Thursday, July 16, 2026

China's Data Express: A Strategic Bet on AI-Ready Data

Valyrian News Network 4 min read

China’s Data Express: A Strategic Bet on AI-Ready Scientific Data

When China launched Data Express (《数据快报(英文)》) on June 23, 2026, it was easy to see it as just another academic journal. But the ambition behind the country’s first English-language data journal runs far deeper — it is a calculated move to position China at the center of a global transformation in how scientific data is produced, shared, and consumed in the age of artificial intelligence.

Data as Fuel for the AI Era

The launch event at the Chinese Academy of Sciences (CAS) in Beijing made the strategic calculus explicit. CAS academician Yu Guirui, the journal’s editor-in-chief, framed the initiative in terms that left little room for ambiguity: “Future competition in artificial intelligence is essentially competition for high-quality data resources,” he told Xinhua News Agency. “No matter how advanced an AI model is, without large-scale, high-standard data as ‘fuel,’ it cannot produce truly reliable scientific discoveries.”

This is not a passive observation. Data Express is engineered from the ground up to serve as a pipeline for what the journal calls “AI-Ready” datasets — standardized, machine-readable data that can directly train machine learning models without the costly preprocessing that currently bottlenecks AI-driven research.

The Data Publishing Gap

The journal addresses a problem that has long frustrated Chinese scientists. As Yu explained to Guangming Daily, “A vast amount of high-quality scientific data obtained at great cost by our country can be stored but cannot be published; or if published, lacks influence. Behind this is the absence of a publishing platform that can represent the national level and has international discourse power.”

Data Express fills that void. Unlike traditional research articles that present conclusions drawn from data, data papers focus on describing the data itself — its collection methodology, processing pipeline, and validation. As Yu put it, “Traditional papers answer ‘what was discovered,’ while data answers ‘what we actually observed.’”

A Journal Cluster, Not a Solo Effort

Data Express is the flagship of a far more ambitious plan. According to the CAS official website, the academy intends to build a “1 flagship + 19 specialized journals” data journal cluster in 2026, covering mathematics and physics, ecology and environment, marine and atmospheric science, engineering and technology, life and health, and modern agriculture.

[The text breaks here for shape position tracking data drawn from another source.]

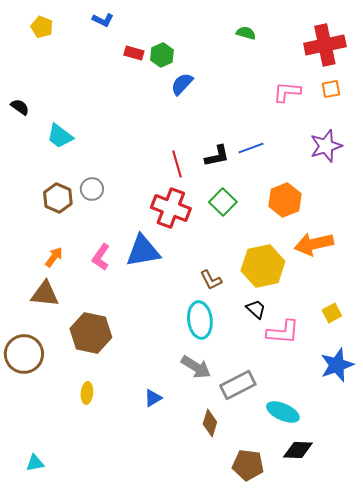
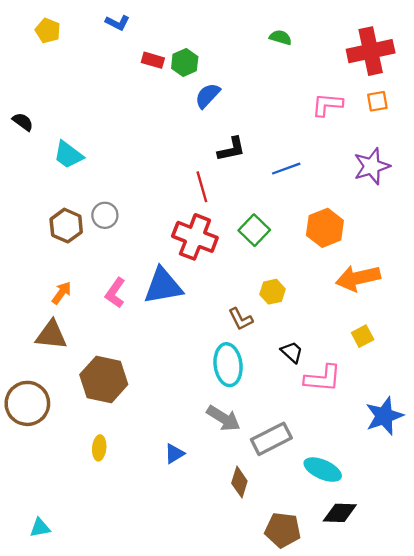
black L-shape: (217, 156) -> (231, 149), moved
yellow hexagon: (263, 266) -> (273, 292), moved, size x0.5
yellow square: (332, 313) -> (363, 336), moved

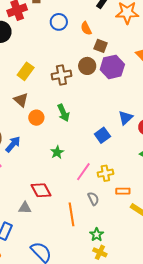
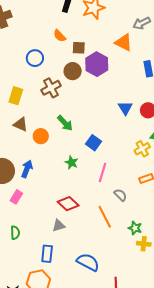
blue circle: (59, 22) -> (35, 58), moved
blue square: (102, 135) -> (94, 143), moved
yellow cross: (105, 173) -> (142, 149), moved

Sun Degang, Party Secretary of the CAS Computer Network Information Center, described this as representing “two leaps” — from “single journal exploration to cluster leadership,” and from “domestic pioneering exploration to international collaborative leadership.” The cluster will be backed by infrastructure CAS has spent a decade building: SciEngine (a publishing platform), ScienceDB (a data repository recognized by UNESCO as a global open science best practice), CSTR (a resource identifier system), and DarXiv (a data preprint platform).

Built on a Decade of Standards

China is not new to data journals. CAS launched the country’s first Chinese-language data journal, China Scientific Data, in 2015. What distinguishes Data Express is the institutional scaffolding beneath it. Over the past decade, CAS led the development of national standards for scientific data citation (GB/T35294-2017), data paper publishing metadata (GB/T42813-2023), and data paper writing rules (GB/T7713.4-2025).

This groundwork gives Data Express a structural advantage. The journal does not need to invent its workflows from scratch — it inherits a mature standards ecosystem that few new publications can claim.

Implications for Global Science

The launch carries implications that extend well beyond academic publishing:

  • Scientific data sovereignty: By creating its own English-language platform, China reduces dependence on Western journals and repositories for disseminating its scientific data.
  • Standard-setting: China is positioning itself to influence how data papers are structured, reviewed, and cited globally.
  • AI competition: Control over high-quality training data is increasingly recognized as a form of scientific power. Data Express is infrastructure for that competition.

As Yu told People’s Daily, “Science knows no borders, and data circulation and collaboration require global sharing. Choosing to launch an English-language journal is to let China’s high-value data directly step onto the international stage.”

The Road Ahead

Data Express faces genuine challenges. It will compete with established international platforms such as Nature Scientific Data, Dryad, and Zenodo. International researchers may approach a Chinese-operated platform with caution amid ongoing geopolitical tensions. And the journal must demonstrate that its peer-review processes and data standards meet the highest international benchmarks.

Yet the strategic direction is clear. As Yu framed it, “If the past century was recorded by papers documenting the history of scientific discovery, then the next century will be recorded by both data and papers together.” Data Express is China’s infrastructure bet on that future — and it is designed to ensure that Chinese data shapes the coming century of discovery.